Birmingham school defends LGBTI lessons after backlash from parents

Parkfield Community School muslim parents lgbt protest over LGBTI-inclusivity lessons

A school in England has defended its right to teach lessons on LGBTI inclusivity.

Parkfield Community School experienced backlash from local parents opposed to the teaching of LGBTI content.

The No Outsiders program was arranged by assistant headteacher, Andrew Moffat.

It is part of the sex and relationship education program at the Birmingham school.

Moffat said he has experienced threats and a leaflet campaign against teaching the classes.

It isn’t the first time he’s had such an experience. Moffat had also received flak for LGBTI inclusivity classes taught in his previous schools.

Last week, Labour councilor Mohammed Idrees of Alum Rock voiced his opposition to the lessons, saying that ‘the children are too young’ to learn about LGBTI issues.

Parents opposed

Moffat, who was awarded an MBE for his work in LGBTI education, started the lessons four years ago.

The program includes reading storybooks featuring same-sex relationships and marriages in class.

It also includes stories about children with disabilities or those who are living with their grandparents.
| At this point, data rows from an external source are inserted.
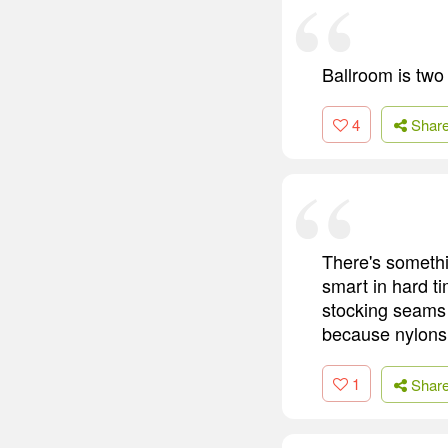
Ballroom is two
4
Shar
There's somethi
smart in hard t
stocking seams 
because nylons 
1
Shar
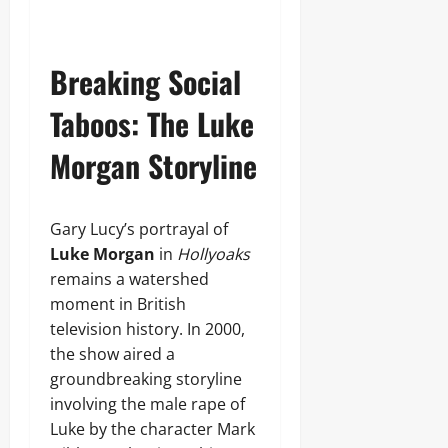
Breaking Social
Taboos: The Luke
Morgan Storyline
Gary Lucy’s portrayal of
Luke Morgan
in
Hollyoaks
remains a watershed
moment in British
television history. In 2000,
the show aired a
groundbreaking storyline
involving the male rape of
Luke by the character Mark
‘I’m just teaching children from an early age that there are different families out there and, let’s not forget, that in some schools there are children with two mums, so I see it that they’re not being taught anything. All they’re seeing is their family is being accepted,’ Moffat said.

‘We want all children in Birmingham to know that their family is normal; that their family is accepted and welcomed in schools.’

Moffat maintains that the vast majority of parents are supportive of the lessons, with the outcry coming from a small but vocal minority, the Guardian reports.

Initial complaints about the lessons were raised by Fatima Shah, whose child attends Parkfield Community School.

‘Children are being told it’s OK to be gay, yet 98% of children at this school are Muslim,’ Shah said.

‘It’s a Muslim community. He said all parents are on board with it, but the reality is, no parents are on board with it.’

Shah removed her 10-year-old daughter from school, though she allowed her child to return later.